If possible, bring two debit cards so you will have a second option for withdrawing cash. I love TDBank but they decline me mercilessly when I am abroad no matter how many times I inform them I have left. My Charles Schwab card is my go-to debit card for traveling abroad because it has no foreign transaction fees and they refund you any ATM fees you may be charged. They have also been a bit more reliable.

Make sure to arrive with emergency cash. Don’t spend it all and get lulled into a false sense of complacency–keep it locked away in case your cards ever get lost or temporarily shut off.

2. Plan when you will take out money

Withdrawing money can be tricky at times, so don’t wait until you’re flat broke to do so.

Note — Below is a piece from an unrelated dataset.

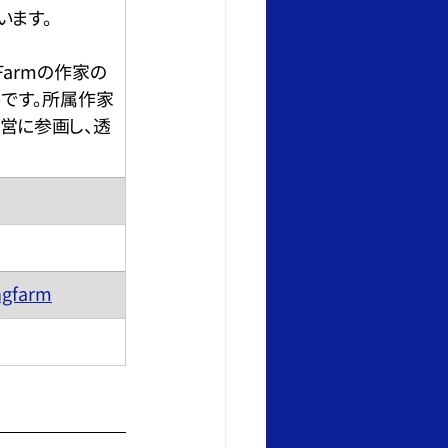
います。
 Farmの作家の
です。所属作家
営に参画し、透
ngfarm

Many ATMs do not permit people to take out money after 10pm. Take out what you need during the day. 

View from Vidigal at night

The cash machines also may run out of money over the weekend. By Sunday afternoon, I would typically see “error” messages in several of the places I went. Make sure that on Thursday or Friday you take out all the money you will need for the weekend. On Fridays and Mondays the banks often have long lines, so be mindful of that as well.

3. Plan where you will take out money

Not all ATMs will accept international bank cards. Cash machines inside larger banks are sometimes the only option for withdrawing money. Some of the banks I used included Bradesco and Banco do Brasil.

I only recommend withdrawing money from ATMs INSIDE a bank. Banks provide a better level of security and have a smaller chance of resulting in fraud.

It’s possible that not every ATM will work for you. Sometimes a certain ATM will not allow you to make withdrawals that day. Before getting alarmed, try different ATMs at the same bank and try going to different banks.

Be mindful of your surroundings when making purchases. When withdrawing money, swiftly put the money away.

4. Plan when traveling to a smaller town

If you are visiting a small town or an island, expect that it may be difficult or impossible to find an ATM that will accept your card. For instance, if traveling to Ilha Grande for the weekend, take all the money you will need beforehand. You also may find it difficult to find a restaurant or shop that will accept credit cards.

Ilha Grande

If traveling, split up your money. In one location, keep larger bills. I bought a pouch for my ID, cards, and my emergency cash, and I kept it in my bra under my armpit. In another location, keep your smaller bills. 

5. Take steps to avoid credit card fraud

Brazil has one of the highest rates of credit card fraud in the world. Take extra steps to secure your accounts, like creating a daily withdrawal limit and setting up alerts.

If staying in a hostel or a hotel, ask the workers where they would recommend you withdraw money to avoid card cloning scams. One ATM near my hostel was well known for causing problems, and the workers would steer guests away from it.

Again, bring more than one debit card with you in case one is stolen or compromised. Whenever possible, keep them separate or locked safely away. Check your bank balance every day.

For day-to-day transactions, use cash. 

6. Plan which cards you will use

Visa and Mastercard are the most widely accepted credit cards. Many places did not accept American Express.

7. Carry small change

There are some places or vendors that will not be able to break large bills. For instance, when taking the bus, it is helpful to have exact change or small change.

8. Breathe

Ultimately, Brazil is a place that requires some planning and you will need to be more vigilant. Each time I traveled there, I had to be flexible because things wouldn’t always go the way I expected. Maybe I would wait 30 minutes to withdraw money only to realize the ATMs were empty; maybe my card would get declined even if I had JUST called the bank to fix it. Take a moment to breathe–don’t unleash your frustration on the bank employee or the unsuspecting representative on the other end of your phone. 

Once you have solved the problem, drink a caipirinha and relax: you’re in Brazil!